Q4_K_M: Best for low-end hardware (like consumer GPUs) where speed and memory savings matter more than accuracy.
Q5_K_M: A balanced choice for mid-range systems, providing better accuracy while still optimizing memory usage.
Q8_0: Best for high-end GPUs where maximum accuracy is needed, such as for critical reasoning tasks.
If you have a good system with 8GB VRAM, I recommend download at least the 7B Q4K_M quant file. It has a good balance of size to quality. Likewise, if you have a top-end 4090Ti with 24GB VRAM, you can handle up to 30B Q4K_M models.
Tweaking and refining the model output
You model may exhibit some quirky behaviors like text repetition and producing shorter outputs than expected. You can tweak the performance and output of your model on the settings page. Configuration general guidance for “context length” and “max length” is about 1 token per word. Hence, if you wish to have a 2000-word story written, your output tokens should be set to be at least 2000-2500 token range. The same rule applies for input characters too, where 2000 tokens should be adequate for a 2000-word input prompt.

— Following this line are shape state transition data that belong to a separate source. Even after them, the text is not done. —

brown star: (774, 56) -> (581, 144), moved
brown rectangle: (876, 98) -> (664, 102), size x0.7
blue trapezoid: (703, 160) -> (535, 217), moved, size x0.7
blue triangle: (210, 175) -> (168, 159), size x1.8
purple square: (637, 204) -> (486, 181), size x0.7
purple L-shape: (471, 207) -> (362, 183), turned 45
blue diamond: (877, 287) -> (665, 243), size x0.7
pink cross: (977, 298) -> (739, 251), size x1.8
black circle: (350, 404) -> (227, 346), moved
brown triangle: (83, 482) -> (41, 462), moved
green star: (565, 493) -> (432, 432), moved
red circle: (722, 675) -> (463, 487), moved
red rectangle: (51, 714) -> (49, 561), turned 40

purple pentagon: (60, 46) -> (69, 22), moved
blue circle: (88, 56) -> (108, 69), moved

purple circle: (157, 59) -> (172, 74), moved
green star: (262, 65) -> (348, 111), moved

Also, you need to tweak your repeat penalty if your model is hallucinating or repeating endless output loops. You can start from 1.0 and slowly bump the increments by 0.01 adjustments at a time to find the sweet spot. Moreover, the higher temperature setting give you more creative outputs great for creative writing. On the other hand, a lower temperature value below 1-2 gives more predictable outputs from each generation.

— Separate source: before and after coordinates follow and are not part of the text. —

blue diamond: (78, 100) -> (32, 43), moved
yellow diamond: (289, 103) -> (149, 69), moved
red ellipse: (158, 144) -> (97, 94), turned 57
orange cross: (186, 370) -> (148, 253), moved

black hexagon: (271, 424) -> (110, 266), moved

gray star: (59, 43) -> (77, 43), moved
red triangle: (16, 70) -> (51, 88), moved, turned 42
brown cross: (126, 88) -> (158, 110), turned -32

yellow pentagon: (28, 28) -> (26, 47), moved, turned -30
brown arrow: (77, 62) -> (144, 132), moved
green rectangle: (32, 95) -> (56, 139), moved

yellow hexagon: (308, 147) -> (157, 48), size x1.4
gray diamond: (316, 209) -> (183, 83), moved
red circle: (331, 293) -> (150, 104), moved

Wrapping up, you won’t need to tweak the Top-P or Min-P settings, while the GPU layers is the amount of model layers to load into the faster VRAM, with the rest going to CPU-system RAM.
Chat template
Also, the good thing about GGUF formats is that most of the model parameters and chat templates are already embedded into the downloaded GGUF file. This includes a chat template which has to be conformed to a Jinja template. GPT4All requires a Jinja template.

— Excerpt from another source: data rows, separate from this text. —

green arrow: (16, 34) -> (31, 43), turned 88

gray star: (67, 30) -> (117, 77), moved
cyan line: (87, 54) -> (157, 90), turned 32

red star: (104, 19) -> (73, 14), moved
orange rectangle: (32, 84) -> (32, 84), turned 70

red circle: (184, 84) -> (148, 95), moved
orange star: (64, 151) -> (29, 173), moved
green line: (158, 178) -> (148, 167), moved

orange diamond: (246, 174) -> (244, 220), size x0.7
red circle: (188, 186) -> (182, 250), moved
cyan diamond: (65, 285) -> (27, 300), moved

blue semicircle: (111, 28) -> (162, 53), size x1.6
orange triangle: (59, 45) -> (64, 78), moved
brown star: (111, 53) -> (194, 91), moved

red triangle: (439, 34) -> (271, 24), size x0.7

Here is a simple Deekseek R1-compatible chat template to get you started if you are missing one:
{% for message in messages %}
{ % if message[‘role’] == ‘user’ %}{{ message[‘content’] }}{% endif %}
{% if message[‘role’] == ‘assistant’ %}{{ “\nAssistant:\n” + message[‘content’] }}{% endif %}
{ % endfor %}
{% if add_generation_prompt %}
{{ “\nAssistant:\n” }
}
{% endif %}
All in all, that wraps up our quick tutorial intro and setup guide for running DeepSeek R1 on your local computer hardware using ready-made programs like GPT4All. Hope this article fills you in as a quick layman introduction into the world of LLMs. Have fun with your new setup and never stop learning!